Vertrauen entsteht nicht durch Kontrolle, sondern durch Beziehung. Wenn die Schule sich öffnet, nachfragt, zuhört, erklärt und Fehler nicht sofort als Versagen wertet, entsteht Raum für Mitgestaltung. Und wenn Eltern merken, dass sie nicht alles richtig machen müssen, um willkommen zu sein, entsteht echtes Miteinander. Echte Wertschätzung eben.
Was es braucht – konkret und machbar
- Alltagsnahe Kommunikation
Elternbriefe in einfacher Sprache, persönliche Gespräche statt Formulare, mehrsprachige Elternabende und visuelle Hilfen, zum Beispiel mit Bildern. - Schule als Lernort für alle
Angebote zur Elternbildung, transparente Einblicke ins Schulsystem und ein Raum für Fragen ohne Angst vor Peinlichkeit helfen, Hemmschwellen abzubauen. - Wertschätzung statt Belehrung
Eltern als Partner ernst nehmen, Herkunftssprachen und kulturelle Hintergründe anerkennen. Nicht nur tolerieren, sondern als Ressource begreifen. - Orientierung beim Übergang
Bildungswege frühzeitig erklären, Berufsberatung mit interkulturellem Verständnis stärken, Mentorenprogramme einsetzen, um Familien individuell zu begleiten. - Lehrpersonen stärken
Fortbildungen zur interkulturellen Kommunikation, Zeit für Austausch im Kollegium und Unterstützung bei schwierigen Elterngesprächen helfen, Brücken zu bauen statt Mauern zu sehen.

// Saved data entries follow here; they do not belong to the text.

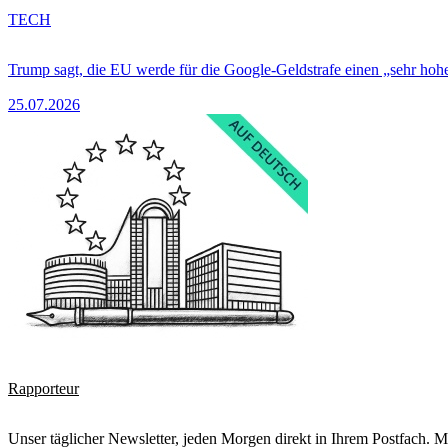
TECH
Trump sagt, die EU werde für die Google-Geldstrafe einen „sehr hohe
25.07.2026
Rapporteur
Unser täglicher Newsletter, jeden Morgen direkt in Ihrem Postfach. M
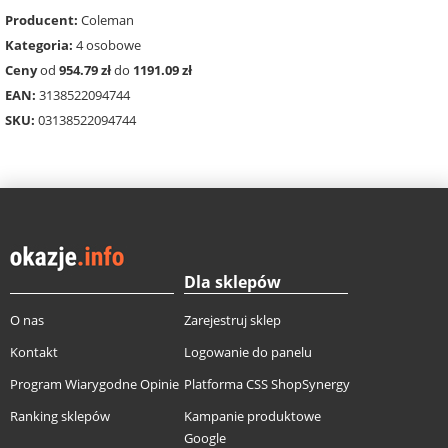
Producent:
Coleman
Kategoria:
4 osobowe
Ceny
od
954.79 zł
do
1191.09 zł
EAN:
3138522094744
SKU:
03138522094744
Dla sklepów
O nas
Zarejestruj sklep
Kontakt
Logowanie do panelu
Program Wiarygodne Opinie
Platforma CSS ShopSynergy
Ranking sklepów
Kampanie produktowe
Google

Schule als Ort der Begegnung
Bildung ist der Schlüssel zur gesellschaftlichen Teilhabe. Das gilt besonders in einer vielfältigen Gesellschaft. Doch dieser Schlüssel funktioniert nur, wenn die Tür nicht schon beim Eintritt versperrt ist. Und für viele Familien bleibt die Schule ein unbekannter Raum voller unausgesprochener Regeln. Erst wenn wir das erkennen und ernst nehmen, entsteht eine neue Qualität von Integration im Alltag, im Gespräch, in der Haltung. Und so eine Schule, die Vielfalt nicht nur zulässt, sondern versteht und gestaltet.